Bajo la administración del Instituto de Acueductos y Alcantarillados Nacionales (Idaan) por más de 50 años, la dotación del vital líquido siempre ha estado en el “ojo de la tormenta” por diversos tipos de problemas, que ponen su eficacia en duda y mantiene a una cantidad considerable de panameños con la penuria de tener que madrugar para recoger la poca agua que llega a sus hogares o a buscarla a un carro cisterna e, incluso, a ríos y quebradas para poder cumplir con sus necesidades básicas.
Varios han sido los intentos por mejorar el servicio. El presidente Pérez Balladares propuso la privatización del Idaan, idea que fue derrotada por protestas populares; en tanto que Mireya Moscoso procedió a modificar la Ley Orgánica de la institución con el mismo objetivo.

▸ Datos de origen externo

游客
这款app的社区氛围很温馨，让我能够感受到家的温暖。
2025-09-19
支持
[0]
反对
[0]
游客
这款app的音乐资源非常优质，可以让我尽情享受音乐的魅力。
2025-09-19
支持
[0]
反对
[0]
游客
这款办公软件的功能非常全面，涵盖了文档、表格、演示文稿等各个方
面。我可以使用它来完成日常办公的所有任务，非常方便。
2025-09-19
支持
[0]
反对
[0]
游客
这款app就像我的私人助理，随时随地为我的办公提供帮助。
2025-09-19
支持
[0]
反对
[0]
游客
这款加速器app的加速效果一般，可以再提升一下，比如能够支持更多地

Proyectos como la línea de oriente y la habilitación de nuevas potabilizadoras se han quedado cortos para tratar de acabar con la escasez del agua en varios puntos de la capital, San Miguelito y los principales poblados del país.
Hoy se propone, a la danza de moda en la administración pública, crear una autoridad que de lo único que sabemos será diferente es el nombre de la entidad.
No importa el modelo que se aplique, lo que todos los panameños queremos es que los camiones cisterna solo existan para Carnaval, que el agua llegue las 24 horas, los siete días de la semana; además de aportar nuestro granito de arena para conservar nuestro principal recurso natural.